Ganz anders sieht die Sache (immer nach der Meinung der Wissenschaft) bei den sogenannten Kräuterbittern aus. Dazu gehört natürlich der König aller Kräuterschnäpse, der Fernet Branca und die freundlicheren Averna oder Ramazzotti. Aber auch Jägermeister und Underberg gehören dazu und alle die vielen Schnäpse, die nach «geheimen» Rezepten in jedem zweiten Dorf im Entlebuch und anderswo aus den einheimischen Kräutern angesetzt werden. Der Alkohol entzieht nämlich die bitteren Inhaltsstoffe sehr wirkungsvoll aus den Pflanzen und diese helfen dann tatsächlich bei der Verdauung, denn sie regen die Produktion von Magensäften und Galle an. Mit dem Alkohol hat das also nur ganz indirekt zu tun. Die Bedeutung dieser Bitterstoffe war schon in der Antike bekannt. Hippokrates hat damit seine Patienten ebenso behandelt wie im Mittelalter die berühmte Nonne und Äbtissin Hildegard von Bingen.

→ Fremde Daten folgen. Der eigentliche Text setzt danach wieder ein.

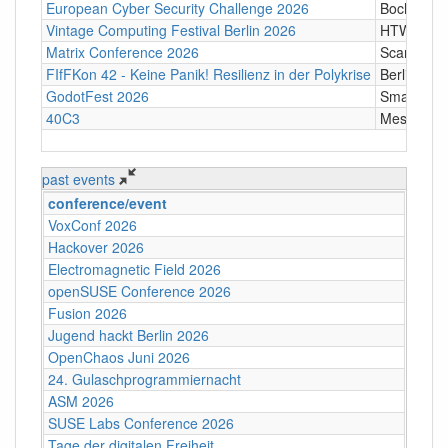
European Cyber Security Challenge 2026
Bochum
Vintage Computing Festival Berlin 2026
HTW Berli
Matrix Conference 2026
Scandic T
FIfFKon 42 - Keine Panik! Resilienz in der Polykrise
Berlin
GodotFest 2026
SmartVill
40C3
Messe Ha
past events
conference/event
VoxConf 2026
Hackover 2026
Electromagnetic Field 2026
openSUSE Conference 2026
Fusion 2026
Jugend hackt Berlin 2026
OpenChaos Juni 2026
24. Gulaschprogrammiernacht
ASM 2026
SUSE Labs Conference 2026
Tage der digitalen Freiheit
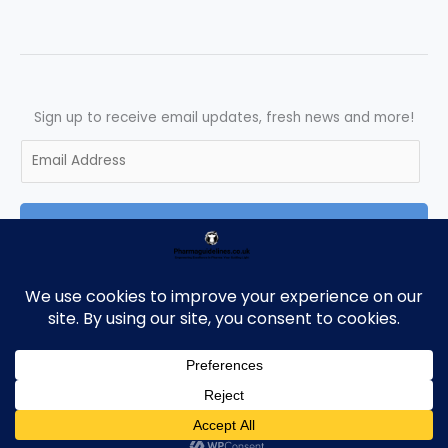
Sign up to receive email updates, fresh news and more!
E
m
a
SUBSCRIBE
i
l
*
Copyright © 2026 Pharmaguidelines | Powered by Pharmaguidelines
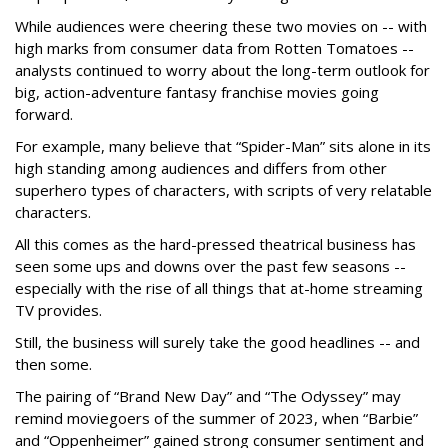
While audiences were cheering these two movies on -- with
high marks from consumer data from Rotten Tomatoes --
analysts continued to worry about the long-term outlook for
big, action-adventure fantasy franchise movies going
forward.
For example, many believe that “Spider-Man” sits alone in its
high standing among audiences and differs from other
superhero types of characters, with scripts of very relatable
characters.
All this comes as the hard-pressed theatrical business has
seen some ups and downs over the past few seasons --
especially with the rise of all things that at-home streaming
TV provides.
Still, the business will surely take the good headlines -- and
then some.
The pairing of “Brand New Day” and “The Odyssey” may
remind moviegoers of the summer of 2023, when “Barbie”
and “Oppenheimer” gained strong consumer sentiment and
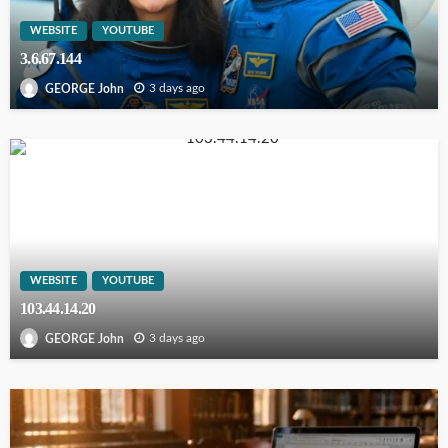
WEBSITE
YOUTUBE
3.6.67.144
3 days ago
GEORGE John
WEBSITE
YOUTUBE
103.44.14.20
3 days ago
GEORGE John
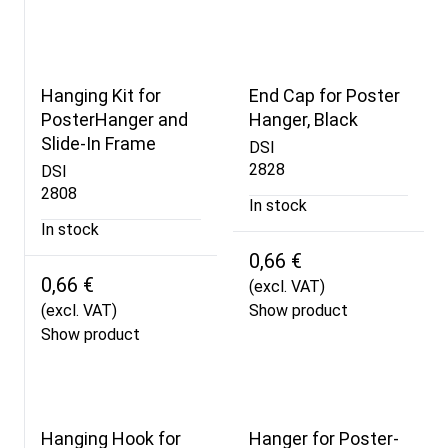
Hanging Kit for
End Cap for Poster
PosterHanger and
Hanger, Black
Slide-In Frame
DSI
2828
DSI
2808
In stock
In stock
0,66 €
0,66 €
(excl. VAT)
(excl. VAT)
Show product
Show product
Hanging Hook for
Hanger for Poster-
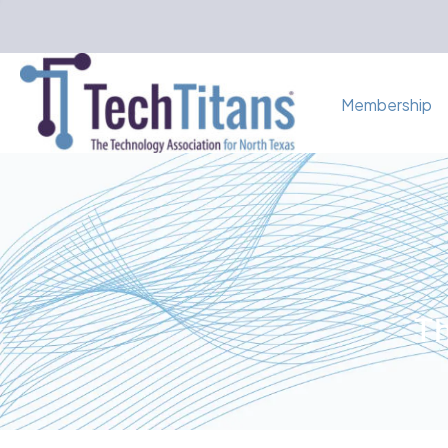
Membership
Th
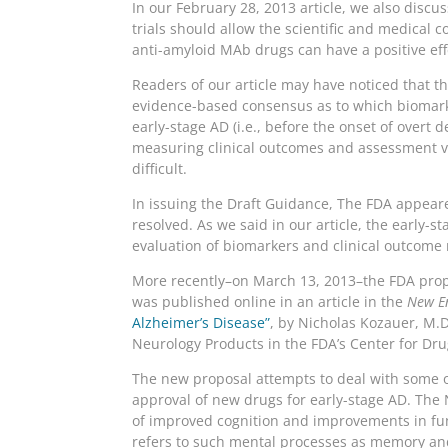
In our February 28, 2013 article, we also discu
trials should allow the scientific and medical
anti-amyloid MAb drugs can have a positive effe
Readers of our article may have noticed that 
evidence-based consensus as to which biomarkers
early-stage AD (i.e., before the onset of overt
measuring clinical outcomes and assessment via
difficult.
In issuing the Draft Guidance, The FDA appea
resolved. As we said in our article, the early-
evaluation of biomarkers and clinical outcome
More recently–on March 13, 2013–the FDA propos
was published online in an article in the
New En
Alzheimer’s Disease”
, by Nicholas Kozauer, M.D.
Neurology Products in the FDA’s Center for Dru
The new proposal attempts to deal with some o
approval of new drugs for early-stage AD. The 
of improved cognition and improvements in func
refers to such mental processes as memory and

Annemarie Wildeisen: Du schreibst in deinem Artikel nur über Schnäpse, also alkoholische Getränke. Ich trinke nach dem Essen gerne einen Espresso und das hilft mir mindestens so gut wie ein Schnaps.
Beat Koelliker: Da gibt dir sogar die Wissenschaft recht, denn ein Kaffee enthält ebenso wie ein Kräuterschnaps viele Bitterstoffe und die helfen in genau gleicher Weise bei der Verdauung. Aber vielleicht ist dir schon aufgefallen, dass der Effekt bei einem Espresso viel stärker ist als bei einem Filterkaffee. Die Bitterstoffe sind darin halt wesentlich konzentrierter.
Genau, darum liebe ich den Kaffee auch als Ristretto, auf italienische Art. Und wie ist das beim Tee?
Da ist die Sache etwas komplizierter. Beim Brühen des Tees gehen viele ätherische Öle der Kräuter verloren, die im Schnaps erhalten bleiben: Anis, Kümmel, Artischocke, Ingwer und vieles andere. Anders ist es bei der Pfefferminze. Diese ist ein ausgezeichneter Helfer bei der Verdauung.
Also zum Beispiel: Marokkanischer Pfefferminztee.
Genau. Oder das, was die Engländer schon immer mit ihren «after dinner mints» gemacht haben, indem sie nach einem üppigen Mahl Mintdragees oder Schokolade mit Minzefüllung genossen haben.
Mit dem marokkanischen Pfefferminztee sind wir ja schon in den arabischen Ländern. Da reicht man ja nach dem Essen gerne auch in Zucker eingehüllte reine Anissamen, sogenannte Supari ...
Ja, und darin sind die ätherischen Öle auch noch vollständig erhalten und wenn man sie kaut, gehen sie in den Magen und helfen dort bei der Verdauung mit.
... und man hat noch dazu ein frisches und angenehmes Mundgefühl. Ein ganz anderes Thema: Was hältst du vom Trinkessig? Der soll ja auch ganz besonders verdauungsfördernd sein.
Ist er auch. Nur, es sollte wirklich erste Qualität sein und nicht irgendein gewöhnlicher Industrieessig. Dann aber genügen ein paar Tropfen auf die Zunge und man fühlt sich wunderbar erfrischt.
Früher galt jeweils noch das Sprichwort: «Nach dem Essen sollst du ruh’n oder tausend Schritte tun.» Gilt das immer noch?
Ja sicher. Bei einem kleinen Spaziergang vors Haus hält man seinen Verdauungstrakt in Bewegung und hilft ihm, seine Aufgabe zu erfüllen. Nicht so gut ist dagegen richtiger Sport, denn das würde das Blut vom Magen in die Muskeln lenken und das wäre sicher falsch.